Lorsque la liberté de religion se limite à une peau de chagrin

 

Empruntons la « légèreté » de notre titre à Balzac dont l’ouvrage permet, à juste titre, de nous rendre compte du poids de cette expression, si bien choisie, « la peau de chagrin ». 

La liberté de religion occupe une place essentielle sinon fondamentale dans toute société démocratique ; elle est une liberté chérie par tous les défenseurs des droits de l’Homme. Force est toutefois de constater que certains pays, dont le Pakistan, ne la perçoivent que de manière contingente. Pourtant, beaucoup d’analystes s’autorisent à penser que le Pakistan serait en « transition démocratique ». La démocratie au Pakistan est un nouveau né à peine conçu ; mais on ne peut s’empêcher de penser que ce rendez-vous avec la démocratie est manqué et que l’enfant qui en est issu souffre de multiples handicape.

Le rêve brisé de Jinnah

La Constitution pakistanaise prévoit la liberté de religion qui y occupe une place essentielle. Cette liberté est également à l’origine de la création du Pakistan de sorte qu’elle en a été, aux yeux de son fondateur, la condition sine qua non à son indépendance. Le très charismatique Muhammad Ali Jinnah, fondateur du Pakistan, affirmait lors de son éloquent discours, le 11 août 1947, devant l’Assemblée constitutive du Pakistan que :

« Vous êtes libre d’aller à vos temples. Vous êtes libre d’aller à vos mosquées ou à n’importe quel autre endroit de culte dans cet Etat du Pakistan.
Vous pouvez appartenir à n’importe quelle religion ou caste ou foi ce qui n’a rien à
voir avec les affaires de l’Etat. Nous commençons par ce principe fondamental que nous sommes tous les citoyens et les citoyens égaux d’un Etat. Je pense que nous devrions garder cela devant nous comme notre idéal et vous constaterez
qu’entre temps les hindous cesseraient d’être des hindous et les musulmans cesseraient d’être des musulmans, pas dans le sens religieux, parce que c’est la foi personnelle de chaque individu, mais dans le sens politique comme citoyens de
l’Etat ».

Très tôt, avec le putsch de Zia Ul Haq, l’Islam va servir d’instrument aux différents fondamentalistes religieux – qui n’ont, en réalité, aucune religion puisque l’Islam n’autorise aucunement ce genre d’atrocités – pour imposer une oppression sans précédent sur les minorités. La corruption va peu à peu prendre s’enraciner dans la société pakistanaise et le déclin du pays, rongé par l’injustice, va commencer à s’amorcer. Ce Pakistan, loin d’être celui tant espéré par son fondateur, va également introduire, au sein de la Constitution, un amendement, l’article 260 clause C rédigé dans les termes suivants :

Le terme « non Musulman » désigne une personne qui n’est pas Musulman (tel qu’il est défini dans le paragraphe précédent) dont, notamment, une personne appartenant aux religions chrétienne, hindouiste, sikhisme, bouddhisme ou un membre de la communauté Parsi ou une personne membre des groupes ‘Qadianis’ ou ‘Lahori’ se nommant « Ahmadis » ou par toute autre appellation ou un Bahaï ou une personne appartenant à l’une des Castes figurant en Annexe. »

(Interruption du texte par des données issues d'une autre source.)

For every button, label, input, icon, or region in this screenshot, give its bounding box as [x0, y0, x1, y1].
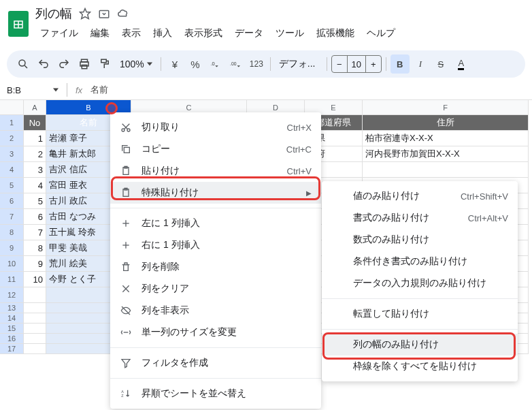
menu-item[interactable]: 切り取りCtrl+X — [110, 116, 321, 138]
percent-icon[interactable]: % — [186, 54, 205, 74]
star-icon[interactable] — [79, 7, 91, 20]
cell[interactable]: 5 — [24, 193, 46, 209]
sheets-logo[interactable] — [8, 11, 29, 37]
font-select[interactable]: デフォ... — [275, 55, 322, 73]
menu-item[interactable]: 数式のみ貼り付け — [322, 229, 518, 251]
menu-ファイル[interactable]: ファイル — [35, 25, 83, 42]
cell[interactable]: 7 — [24, 225, 46, 240]
menu-item-label: 特殊貼り付け — [142, 187, 297, 199]
font-size-value[interactable]: 10 — [347, 56, 366, 72]
menu-item[interactable]: 単一列のサイズを変更 — [110, 321, 321, 343]
menu-item[interactable]: 列の幅のみ貼り付け — [322, 334, 518, 356]
menu-表示[interactable]: 表示 — [117, 25, 146, 42]
row-header[interactable]: 9 — [0, 240, 24, 256]
font-size-minus[interactable]: − — [332, 56, 347, 72]
menu-item[interactable]: コピーCtrl+C — [110, 138, 321, 160]
formula-input[interactable]: 名前 — [90, 84, 108, 96]
name-box[interactable]: B:B — [7, 85, 48, 95]
print-icon[interactable] — [75, 54, 94, 74]
row-header[interactable]: 14 — [0, 313, 24, 324]
font-size-plus[interactable]: + — [366, 56, 381, 72]
row-header[interactable]: 12 — [0, 287, 24, 303]
row-header[interactable]: 8 — [0, 225, 24, 240]
cell[interactable]: 2 — [24, 146, 46, 162]
cell[interactable] — [24, 344, 46, 354]
doc-title[interactable]: 列の幅 — [35, 5, 72, 22]
dec-increase-icon[interactable]: .00 — [227, 54, 246, 74]
namebox-dropdown-icon[interactable] — [53, 87, 59, 93]
menu-item[interactable]: 列をクリア — [110, 278, 321, 300]
cell[interactable]: 10 — [24, 272, 46, 287]
row-header[interactable]: 17 — [0, 344, 24, 354]
cell[interactable] — [363, 162, 529, 178]
menu-item[interactable]: フィルタを作成 — [110, 352, 321, 374]
menu-ヘルプ[interactable]: ヘルプ — [362, 25, 400, 42]
row-header[interactable]: 15 — [0, 324, 24, 334]
menu-挿入[interactable]: 挿入 — [148, 25, 177, 42]
row-header[interactable]: 1 — [0, 115, 24, 131]
italic-button[interactable]: I — [411, 54, 430, 74]
menu-item-label: 切り取り — [142, 121, 278, 133]
dec-decrease-icon[interactable]: .0 — [206, 54, 225, 74]
menu-item[interactable]: 左に 1 列挿入 — [110, 212, 321, 234]
menu-拡張機能[interactable]: 拡張機能 — [312, 25, 359, 42]
corner-cell[interactable] — [0, 100, 24, 115]
bold-button[interactable]: B — [390, 54, 410, 74]
cell[interactable]: 河内長野市加賀田X-X-X — [363, 146, 529, 162]
menu-item[interactable]: 特殊貼り付け▶ — [110, 182, 321, 204]
header-cell[interactable]: No — [24, 115, 46, 131]
cell[interactable]: 柏市宿連寺X-X-X — [363, 131, 529, 146]
cell[interactable]: 9 — [24, 256, 46, 272]
menu-item[interactable]: 貼り付けCtrl+V — [110, 160, 321, 182]
row-header[interactable]: 11 — [0, 272, 24, 287]
row-header[interactable]: 16 — [0, 334, 24, 344]
cell[interactable] — [24, 287, 46, 303]
move-icon[interactable] — [98, 7, 110, 20]
currency-icon[interactable]: ¥ — [165, 54, 184, 74]
paint-format-icon[interactable] — [95, 54, 114, 74]
undo-icon[interactable] — [34, 54, 53, 74]
menu-item[interactable]: 枠線を除くすべてを貼り付け — [322, 356, 518, 377]
row-header[interactable]: 3 — [0, 146, 24, 162]
redo-icon[interactable] — [54, 54, 73, 74]
row-header[interactable]: 6 — [0, 193, 24, 209]
row-header[interactable]: 7 — [0, 209, 24, 225]
strike-button[interactable]: S — [431, 54, 450, 74]
menu-item[interactable]: 転置して貼り付け — [322, 303, 518, 325]
row-header[interactable]: 2 — [0, 131, 24, 146]
zoom-select[interactable]: 100% — [116, 56, 156, 72]
menu-item[interactable]: 列を非表示 — [110, 300, 321, 321]
menu-item[interactable]: 右に 1 列挿入 — [110, 234, 321, 256]
menu-ツール[interactable]: ツール — [271, 25, 309, 42]
cell[interactable]: 3 — [24, 162, 46, 178]
header-cell[interactable]: 住所 — [363, 115, 529, 131]
cell[interactable]: 6 — [24, 209, 46, 225]
cell[interactable]: 1 — [24, 131, 46, 146]
menu-item[interactable]: 条件付き書式のみ貼り付け — [322, 251, 518, 272]
search-icon[interactable] — [14, 54, 33, 74]
cell[interactable]: 8 — [24, 240, 46, 256]
svg-marker-3 — [80, 9, 90, 19]
menu-編集[interactable]: 編集 — [86, 25, 114, 42]
cell[interactable] — [24, 334, 46, 344]
cell[interactable]: 4 — [24, 178, 46, 193]
row-header[interactable]: 13 — [0, 303, 24, 313]
text-color-button[interactable]: A — [452, 54, 471, 74]
cell[interactable] — [24, 324, 46, 334]
cloud-icon[interactable] — [117, 7, 129, 20]
menu-データ[interactable]: データ — [230, 25, 268, 42]
row-header[interactable]: 4 — [0, 162, 24, 178]
menu-item[interactable]: AZ昇順でシートを並べ替え — [110, 383, 321, 405]
col-header-F[interactable]: F — [363, 100, 529, 115]
menu-item[interactable]: 値のみ貼り付けCtrl+Shift+V — [322, 185, 518, 207]
menu-item[interactable]: 列を削除 — [110, 256, 321, 278]
row-header[interactable]: 10 — [0, 256, 24, 272]
col-header-A[interactable]: A — [24, 100, 46, 115]
cell[interactable] — [24, 303, 46, 313]
num-format-icon[interactable]: 123 — [247, 54, 266, 74]
menu-item[interactable]: 書式のみ貼り付けCtrl+Alt+V — [322, 207, 518, 229]
menu-表示形式[interactable]: 表示形式 — [180, 25, 227, 42]
row-header[interactable]: 5 — [0, 178, 24, 193]
menu-item[interactable]: データの入力規則のみ貼り付け — [322, 272, 518, 294]
cell[interactable] — [24, 313, 46, 324]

Outre la stigmatisation constitutionnelle dont font l’objet les minorités religieuses, une communauté va être particulièrement visée par ces discriminations ; la communauté musulmane ahmadiyya. En effet, le 26 avril 1984, une ordonnance anti-Ahmadiyya XX sera adoptée par Zia Ul-Haq qui entrainera plusieurs interdictions, sanctionnées par des dispositions pénales. Le Code pénal pakistanais se trouve ainsi modifié en insérant les articles suivants (articles 295-B et 295-C de l’ordonnance) qui interdit aux ahmadis toute assimilation à l’identité musulmane sous peine d’emprisonnement.

Quel(s) droit(s) pour les ahmadis au Pakistan ?

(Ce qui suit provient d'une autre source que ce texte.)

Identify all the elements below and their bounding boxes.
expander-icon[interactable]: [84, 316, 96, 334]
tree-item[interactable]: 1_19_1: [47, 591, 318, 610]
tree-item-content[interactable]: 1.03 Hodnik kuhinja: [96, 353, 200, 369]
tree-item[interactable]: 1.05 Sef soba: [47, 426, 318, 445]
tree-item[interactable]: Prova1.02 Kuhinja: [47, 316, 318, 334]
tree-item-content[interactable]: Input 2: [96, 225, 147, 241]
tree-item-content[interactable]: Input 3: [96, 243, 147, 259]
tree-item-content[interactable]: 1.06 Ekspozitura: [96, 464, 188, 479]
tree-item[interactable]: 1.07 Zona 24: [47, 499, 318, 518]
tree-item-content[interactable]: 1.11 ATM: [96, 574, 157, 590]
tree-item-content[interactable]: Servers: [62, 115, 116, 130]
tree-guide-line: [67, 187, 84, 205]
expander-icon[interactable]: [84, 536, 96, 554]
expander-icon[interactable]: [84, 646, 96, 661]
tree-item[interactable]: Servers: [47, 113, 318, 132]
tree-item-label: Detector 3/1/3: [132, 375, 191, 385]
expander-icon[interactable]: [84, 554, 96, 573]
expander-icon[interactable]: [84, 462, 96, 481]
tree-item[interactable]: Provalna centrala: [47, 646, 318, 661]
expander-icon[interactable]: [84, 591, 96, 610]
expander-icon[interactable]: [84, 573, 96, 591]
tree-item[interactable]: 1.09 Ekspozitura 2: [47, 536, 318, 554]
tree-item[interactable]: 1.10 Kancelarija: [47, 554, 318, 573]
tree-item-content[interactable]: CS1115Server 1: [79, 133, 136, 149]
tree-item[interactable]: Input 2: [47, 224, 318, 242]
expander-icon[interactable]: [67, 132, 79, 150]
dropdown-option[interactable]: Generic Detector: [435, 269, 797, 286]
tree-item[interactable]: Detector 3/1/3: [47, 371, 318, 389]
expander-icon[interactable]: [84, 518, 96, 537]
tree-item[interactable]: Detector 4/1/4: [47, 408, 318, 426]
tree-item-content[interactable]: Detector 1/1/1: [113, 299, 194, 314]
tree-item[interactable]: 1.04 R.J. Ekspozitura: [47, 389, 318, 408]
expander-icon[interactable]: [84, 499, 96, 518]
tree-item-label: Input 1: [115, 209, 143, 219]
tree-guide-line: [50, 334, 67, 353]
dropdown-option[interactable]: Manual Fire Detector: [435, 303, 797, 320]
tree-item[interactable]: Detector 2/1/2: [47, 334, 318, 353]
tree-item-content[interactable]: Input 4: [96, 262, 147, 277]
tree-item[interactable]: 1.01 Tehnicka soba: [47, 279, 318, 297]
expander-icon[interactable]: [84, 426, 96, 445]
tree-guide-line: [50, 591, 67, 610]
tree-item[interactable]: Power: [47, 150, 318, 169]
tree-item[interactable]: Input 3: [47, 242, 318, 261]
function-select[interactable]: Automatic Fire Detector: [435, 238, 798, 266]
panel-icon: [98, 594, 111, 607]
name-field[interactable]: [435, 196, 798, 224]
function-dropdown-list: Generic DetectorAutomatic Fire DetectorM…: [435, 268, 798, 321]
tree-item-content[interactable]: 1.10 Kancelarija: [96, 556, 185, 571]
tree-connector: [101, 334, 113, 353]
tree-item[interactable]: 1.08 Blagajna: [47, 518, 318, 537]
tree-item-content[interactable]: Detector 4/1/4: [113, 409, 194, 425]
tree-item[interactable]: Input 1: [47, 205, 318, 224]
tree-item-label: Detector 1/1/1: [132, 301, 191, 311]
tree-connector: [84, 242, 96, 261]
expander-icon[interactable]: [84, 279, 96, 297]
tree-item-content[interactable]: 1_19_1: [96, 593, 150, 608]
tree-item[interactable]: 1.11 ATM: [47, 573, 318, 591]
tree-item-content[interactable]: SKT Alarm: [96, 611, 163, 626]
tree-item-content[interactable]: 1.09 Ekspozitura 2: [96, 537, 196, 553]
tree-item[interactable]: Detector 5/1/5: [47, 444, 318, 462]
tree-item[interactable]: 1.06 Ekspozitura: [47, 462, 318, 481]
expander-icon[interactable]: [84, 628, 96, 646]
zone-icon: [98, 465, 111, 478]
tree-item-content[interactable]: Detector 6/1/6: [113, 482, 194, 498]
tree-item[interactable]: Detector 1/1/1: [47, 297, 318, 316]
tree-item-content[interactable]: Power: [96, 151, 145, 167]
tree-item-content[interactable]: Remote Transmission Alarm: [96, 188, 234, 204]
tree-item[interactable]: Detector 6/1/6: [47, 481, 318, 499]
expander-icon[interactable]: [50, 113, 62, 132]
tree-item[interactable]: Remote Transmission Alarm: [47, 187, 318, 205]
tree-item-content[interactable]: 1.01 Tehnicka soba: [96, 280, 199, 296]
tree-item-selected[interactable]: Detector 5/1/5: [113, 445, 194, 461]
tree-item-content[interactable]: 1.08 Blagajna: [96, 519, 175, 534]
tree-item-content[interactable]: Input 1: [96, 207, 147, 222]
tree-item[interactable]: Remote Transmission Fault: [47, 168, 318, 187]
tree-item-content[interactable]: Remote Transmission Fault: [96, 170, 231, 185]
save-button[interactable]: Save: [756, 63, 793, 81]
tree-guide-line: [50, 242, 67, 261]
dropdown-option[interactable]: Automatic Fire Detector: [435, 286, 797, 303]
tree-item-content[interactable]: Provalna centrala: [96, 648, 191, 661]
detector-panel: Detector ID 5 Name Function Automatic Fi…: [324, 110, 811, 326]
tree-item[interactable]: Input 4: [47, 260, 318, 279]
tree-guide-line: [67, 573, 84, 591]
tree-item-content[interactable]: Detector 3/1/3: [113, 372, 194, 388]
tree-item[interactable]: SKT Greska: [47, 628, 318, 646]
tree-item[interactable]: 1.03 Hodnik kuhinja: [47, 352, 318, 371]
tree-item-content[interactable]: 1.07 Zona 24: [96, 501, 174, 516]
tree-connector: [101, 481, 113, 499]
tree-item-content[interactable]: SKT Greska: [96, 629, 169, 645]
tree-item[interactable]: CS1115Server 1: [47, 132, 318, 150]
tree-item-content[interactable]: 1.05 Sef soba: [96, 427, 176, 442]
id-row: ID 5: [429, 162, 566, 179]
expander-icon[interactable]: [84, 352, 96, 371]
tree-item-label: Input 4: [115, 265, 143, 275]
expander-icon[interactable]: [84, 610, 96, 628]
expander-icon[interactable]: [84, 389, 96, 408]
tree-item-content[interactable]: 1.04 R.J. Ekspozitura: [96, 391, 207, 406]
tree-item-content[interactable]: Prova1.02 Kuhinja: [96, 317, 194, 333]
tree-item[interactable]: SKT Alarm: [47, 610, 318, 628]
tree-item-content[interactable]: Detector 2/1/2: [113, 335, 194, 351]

Parler de droit pour les ahmadis au Pakistan relève de l’oxymore. Les ahmadis ne peuvent pas prononcer le salut islamique, ils ne peuvent pas prononcer la profession de foi ou exercer tout acte en rapport avec la religion musulmane. Au delà de leur religion, on leur a retiré leur identité musulmane.

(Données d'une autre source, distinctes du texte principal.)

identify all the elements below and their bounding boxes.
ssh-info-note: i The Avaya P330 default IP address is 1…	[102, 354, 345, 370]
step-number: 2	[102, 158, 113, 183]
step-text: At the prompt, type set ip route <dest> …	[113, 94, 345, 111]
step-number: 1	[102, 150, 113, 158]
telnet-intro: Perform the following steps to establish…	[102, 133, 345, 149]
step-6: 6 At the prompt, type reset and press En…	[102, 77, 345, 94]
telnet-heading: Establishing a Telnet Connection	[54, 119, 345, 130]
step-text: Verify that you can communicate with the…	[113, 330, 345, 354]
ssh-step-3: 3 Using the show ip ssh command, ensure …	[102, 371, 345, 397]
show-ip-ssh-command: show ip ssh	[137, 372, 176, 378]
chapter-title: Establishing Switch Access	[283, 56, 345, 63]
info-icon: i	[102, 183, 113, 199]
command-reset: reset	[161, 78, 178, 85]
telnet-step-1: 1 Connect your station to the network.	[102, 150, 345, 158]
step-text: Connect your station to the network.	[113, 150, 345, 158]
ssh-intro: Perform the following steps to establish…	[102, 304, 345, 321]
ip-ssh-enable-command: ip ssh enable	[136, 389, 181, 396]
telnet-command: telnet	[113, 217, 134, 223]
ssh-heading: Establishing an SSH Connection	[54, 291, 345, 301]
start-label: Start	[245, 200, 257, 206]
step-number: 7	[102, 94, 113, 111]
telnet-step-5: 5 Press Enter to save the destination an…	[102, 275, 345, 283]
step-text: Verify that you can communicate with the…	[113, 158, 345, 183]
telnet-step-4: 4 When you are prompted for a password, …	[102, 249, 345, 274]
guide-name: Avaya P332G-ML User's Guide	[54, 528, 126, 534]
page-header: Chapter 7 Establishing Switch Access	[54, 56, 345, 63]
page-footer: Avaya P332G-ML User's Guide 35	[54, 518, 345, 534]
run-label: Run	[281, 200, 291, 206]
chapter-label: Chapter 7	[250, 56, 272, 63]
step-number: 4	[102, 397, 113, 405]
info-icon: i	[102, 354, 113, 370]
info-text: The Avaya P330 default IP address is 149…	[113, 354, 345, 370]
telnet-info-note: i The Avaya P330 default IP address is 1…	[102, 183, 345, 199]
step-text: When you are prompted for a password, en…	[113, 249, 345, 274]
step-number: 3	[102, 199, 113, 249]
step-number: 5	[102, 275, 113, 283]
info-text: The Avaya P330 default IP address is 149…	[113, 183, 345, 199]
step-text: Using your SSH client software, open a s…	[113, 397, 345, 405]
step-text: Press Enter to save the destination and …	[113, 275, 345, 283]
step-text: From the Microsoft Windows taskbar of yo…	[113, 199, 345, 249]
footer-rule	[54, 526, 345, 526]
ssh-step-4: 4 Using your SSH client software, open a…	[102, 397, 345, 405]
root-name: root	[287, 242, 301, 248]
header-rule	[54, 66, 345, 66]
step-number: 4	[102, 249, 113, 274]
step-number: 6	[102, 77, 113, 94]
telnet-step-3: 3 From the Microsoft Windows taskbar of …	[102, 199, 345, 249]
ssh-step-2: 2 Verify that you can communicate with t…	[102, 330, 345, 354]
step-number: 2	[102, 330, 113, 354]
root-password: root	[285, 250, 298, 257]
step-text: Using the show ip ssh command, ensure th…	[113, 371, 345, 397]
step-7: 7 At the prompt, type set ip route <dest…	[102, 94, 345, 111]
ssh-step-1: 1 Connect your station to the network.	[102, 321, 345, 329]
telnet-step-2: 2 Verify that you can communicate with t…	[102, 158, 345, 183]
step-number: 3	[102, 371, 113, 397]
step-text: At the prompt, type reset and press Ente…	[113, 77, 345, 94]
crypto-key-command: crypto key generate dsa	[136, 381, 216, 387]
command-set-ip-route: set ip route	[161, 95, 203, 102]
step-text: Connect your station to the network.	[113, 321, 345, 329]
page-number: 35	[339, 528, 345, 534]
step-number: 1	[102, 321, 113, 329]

Les persécutions des ahmadis prennent des formes de plus en plus diversifiées ; elles ne se limitent plus à des actions locales limitées. Désormais, au côté des meurtres en pleine rue ou des dégradations des cimetières, l’accès à l’éducation est entravé et certains étudiants sont contraints de ne plus indiquer leur appartenance à cette communauté sur le rôle par peur d’une éventuelle d’expulsion.

Ils pourraient espérer un changement si le droit de vote leur était concédé ; contraints de voter dans la catégorie des « non musulmans », ils doivent laisser dans les urnes leur identité religieuse au prix d’un vote. Au nom de la liberté de conscience et de la liberté religieuse, les ahmadis refusent de voter et martèlent l’absence indirecte d’accès aux urnes.

Les lieux de culte sont également la cible quotidienne des fondamentalistes religieux. Cette année, alors que les musulmans du monde fêtaient, il y a seulement quelques jours, la fête de l’Eïd, les musulmans ahmadis du Pakistan n’ont pas pu se rendre dans un lieu de culte pour pouvoir observer la prière. Cette impossibilité n’est pas une première ; l’année précédente, dans plusieurs localités, de telles entraves ont également été relatées. Pourtant les ahmadis mettent en avant l’article 20 de la Constitution Pakistanaise garantissant à chacun le droit à un lieu de culte ; rien n’y fait, la Constitution n’a plus de valeur juridique en présence d’ahmadis.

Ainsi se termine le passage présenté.